Collection entries
#####
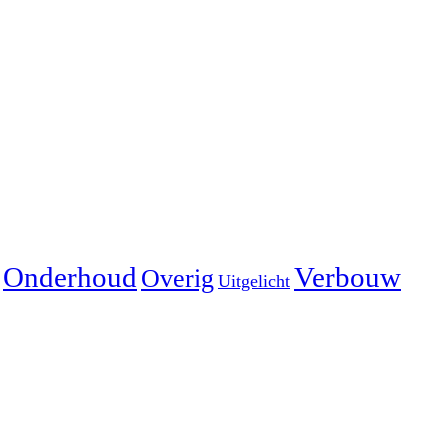
Onderhoud
Verbouw
Overig
Uitgelicht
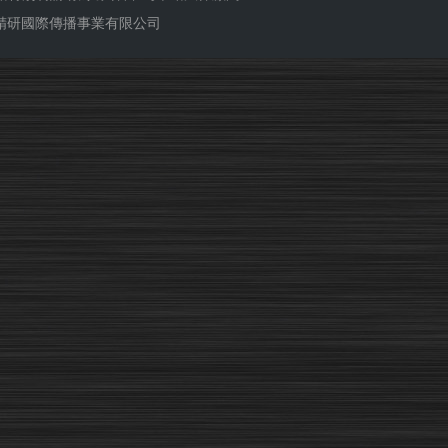
ub 精研國際傳播事業有限公司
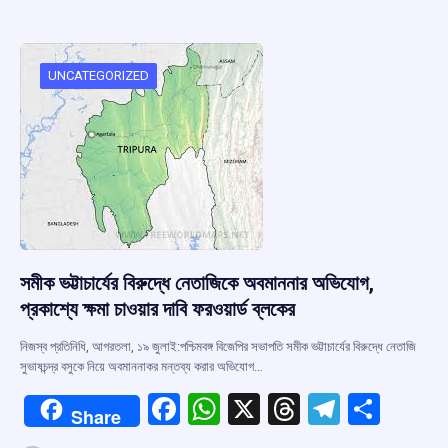
b
s
a
gr
e
o
A
d
a
o
p
s
m
UNCATEGORIZED
k
p
সমীক ভট্টাচার্যের বিরুদ্ধে নেতাজিকে অবমাননার অভিযোগ,
প্রকাশ্যে ক্ষমা চাওয়ার দাবি ফরওয়ার্ড ব্লকের
নিজস্ব প্রতিনিধি, আগরতলা, ১৯ জুলাই:পশ্চিমবঙ্গ বিজেপির সভাপতি সমীক ভট্টাচার্যের বিরুদ্ধে নেতাজি
সুভাষচন্দ্র বসুকে নিয়ে অবমাননাকর মন্তব্য করার অভিযোগ…
F
W
X
T
T
S
Share
a
h
hr
el
h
#####
» **Work instruction**
Nothing but an exact copy of the data, without its images, should make up your answer.

» **Result of this task**
Onderhoud
Verbouw
Overig
Uitgelicht
ub 精研國際傳播事業有限公司
b
s
a
gr
e
o
A
d
a
o
p
s
m
UNCATEGORIZED
k
p
সমীক ভট্টাচার্যের বিরুদ্ধে নেতাজিকে অবমাননার অভিযোগ,
প্রকাশ্যে ক্ষমা চাওয়ার দাবি ফরওয়ার্ড ব্লকের
নিজস্ব প্রতিনিধি, আগরতলা, ১৯ জুলাই:পশ্চিমবঙ্গ বিজেপির সভাপতি সমীক ভট্টাচার্যের বিরুদ্ধে নেতাজি
সুভাষচন্দ্র বসুকে নিয়ে অবমাননাকর মন্তব্য করার অভিযোগ…
F
W
X
T
T
S
Share
a
h
hr
el
h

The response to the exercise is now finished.